FASTA (Fast-All) is a pioneering sequence alignment tool developed by David J. Lipman and William R. Pearson in 1985. It enables the comparison of nucleotide or protein sequences against existing databases to identify similarities, facilitating insights into sequence function and evolutionary relationships.
Key Features of FASTA:
- Sequence Alignment: Compares query sequences with database sequences to find regions of similarity.
- Versatility: Applicable to both nucleotide and protein sequences.
- Heuristic Approach: Employs a rapid, heuristic algorithm to identify potential matches efficiently.

FASTA Programs:
FASTA has evolved into a suite of programs tailored for specific sequence comparison tasks:
- FASTA: Compares DNA to DNA or protein to protein sequences.
- SSEARCH: Utilizes the Smith-Waterman algorithm for precise protein-protein or DNA-DNA comparisons.
- FASTX/FASTY: Aligns DNA sequences to protein databases by translating DNA into protein sequences, accommodating frameshifts.
- TFASTX/TFASTY: Aligns protein sequences to DNA databases, translating DNA sequences in all six reading frames.
Working Mechanism of FASTA:
- Identifying Regions:
- The query sequence is divided into smaller words called k-tuples (ktup).
- A lookup table is created to identify matches between k-tuples in the query and database sequences.
- Regions with high similarity are represented as diagonals in a matrix, with the top ten regions selected for further analysis.
- Re-Scoring:
- The top ten diagonals are rescored using scoring matrices (e.g., BLOSUM50 for proteins).
- High-scoring subregions within these diagonals, known as initial regions, are identified.
- Joining Threshold:
- A score cutoff is applied to exclude segments unlikely to be part of the final alignment.

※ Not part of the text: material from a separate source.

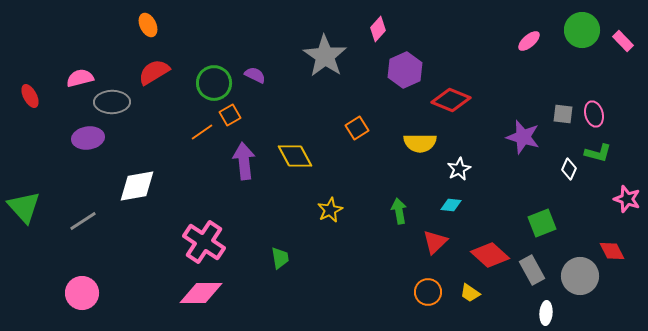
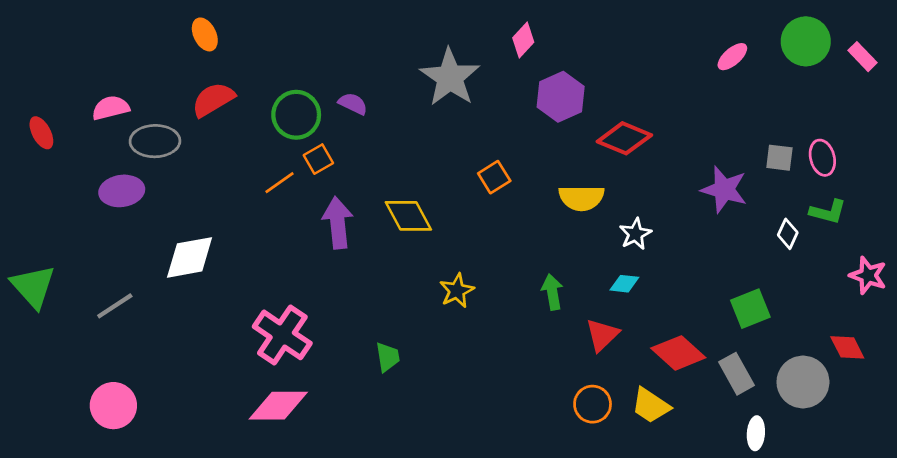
yellow trapezoid: (470, 293) -> (651, 406), size x1.4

- Remaining initial regions are joined to form a longer alignment.
- Final Alignment:
- A dynamic programming algorithm refines the alignment, producing the final result.
Applications of FASTA:
- Sequence Annotation: Identifying functional regions by comparing sequences to known databases.
- Evolutionary Studies: Assessing homology and evolutionary relationships between sequences.

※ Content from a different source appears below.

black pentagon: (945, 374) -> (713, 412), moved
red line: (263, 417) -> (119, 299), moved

- Gene Identification: Detecting genes within genomic sequences through similarity searches.
- Protein Function Prediction: Inferring protein function based on sequence similarity to characterized proteins.
FASTA Format:
The FASTA format is a text-based representation of nucleotide or protein sequences, beginning with a single-line description starting with a ‘>’ symbol, followed by lines of sequence data.
Advantages of FASTA:
- Speed: Heuristic approach allows for rapid sequence comparisons.
- Simplicity: Straightforward format and operation make it accessible for various applications.
- Versatility: Applicable to a wide range of sequence types and comparison needs.
Limitations:
- Approximation: Heuristic methods may miss some alignments compared to exhaustive algorithms.
- Sensitivity: Less sensitive than methods like the Smith-Waterman algorithm for detecting weak similarities.
Conclusion:
FASTA remains a fundamental tool in bioinformatics for sequence alignment and database searching. Its development marked a significant advancement in computational biology, providing researchers with a means to rapidly compare biological sequences and infer functional and evolutionary insights. Despite the emergence of newer tools, FASTA’s speed, simplicity, and versatility continue to make it a valuable resource in the field.